Relaxed Radix Balanced Trees (RRB-trees) are a generalization of immutable vectors (used in Clojure and Scala) that have 'effectively constant' indexing and update times. RRB-trees maintain efficient indexing and update but also allow efficient concatenation (log n).
The authors present the data structure in a way that I find hard to follow. I am not quite sure what the invariant is that each node maintains.
In section 2.5, they describe their algorithm. I think they are ensuring that indexing into the node will only ever require e extra steps of linear search after radix searching. I do not understand how they derived their formula for the extra steps, and I think perhaps I'm not sure what each of the variables mean (in particular "a total of p sub-tree branches").
What's how does the RRB-tree concatenation algorithm work?
They do describe an invariant in section 2.4 "However, as mentioned earlier
B-Trees nodes do not facilitate radix searching. Instead we chose
the initial invariant of allowing the node sizes to range between m
and m - 1
. This defines a family of balanced trees starting with
well known 2-3 trees, 3-4 trees and (for m=32) 31-32 trees. This
invariant ensures balancing and achieves radix branch search in the
majority of cases. Occasionally a few step linear search is needed
after the radix search to find the correct branch.
The extra steps required increase at the higher levels."
Looking at their formula, it looks like they have worked out the maximum and minimum possible number of values stored in a subtree. The difference between the two is the maximum possible difference between the maximum and minimum number of values underneath a point. If you divide this by the number of values underneath a slot, you have the maximum number of slots you could be off by when you work out which slot to look at to see if it contains the index you are searching for.

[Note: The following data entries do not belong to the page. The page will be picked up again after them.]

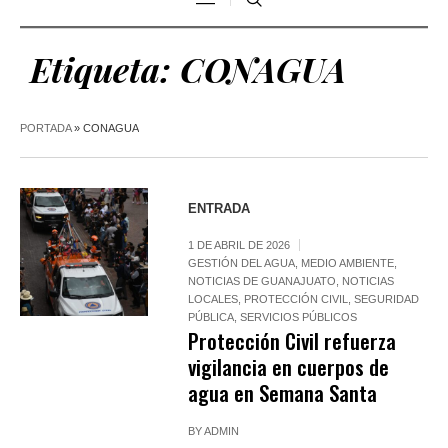
Etiqueta:
CONAGUA
PORTADA
»
CONAGUA
ENTRADA
1 DE ABRIL DE 2026
GESTIÓN DEL AGUA
,
MEDIO AMBIENTE
,
NOTICIAS DE GUANAJUATO
,
NOTICIAS
LOCALES
,
PROTECCIÓN CIVIL
,
SEGURIDAD
PÚBLICA
,
SERVICIOS PÚBLICOS
Protección Civil refuerza
vigilancia en cuerpos de
agua en Semana Santa
BY
ADMIN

@mcdowella is correct that's what they say about relaxed nodes. But if you're splitting and joining nodes, a range from m to m-1 means you will sometimes have to adjust up to m-1 (m-2?) nodes in order to add or remove a single element from a node. This seems horribly inefficient. I think they meant between m and (2 m) - 1 because this allows nodes to be split into 2 when they get too big, or 2 nodes joined into one when they are too small without ever needing to change a third node. So it's a typo that the "2" is missing in "2 m" in the paper. Jean Niklas L’orange's masters thesis backs me up on this.
Furthermore, all strict nodes have the same length which must be a power of 2. The reason for this is an optimization in Rich Hickey's Clojure PersistentVector. Well, I think the important thing is to pack all strict nodes left (more on this later) so you don't have to guess which branch of the tree to descend. But being able to bit-shift and bit-mask instead of divide is a nice bonus. I didn't time the get() operation on a relaxed Scala Vector, but the relaxed Paguro vector is about 10x slower than the strict one. So it makes every effort to be as strict as possible, even producing 2 strict levels if you repeatedly insert at 0.
Their tree also has an even height - all leaf nodes are equal distance from the root. I think it would still work if relaxed trees had to be within, say, one level of one-another, though not sure what that would buy you.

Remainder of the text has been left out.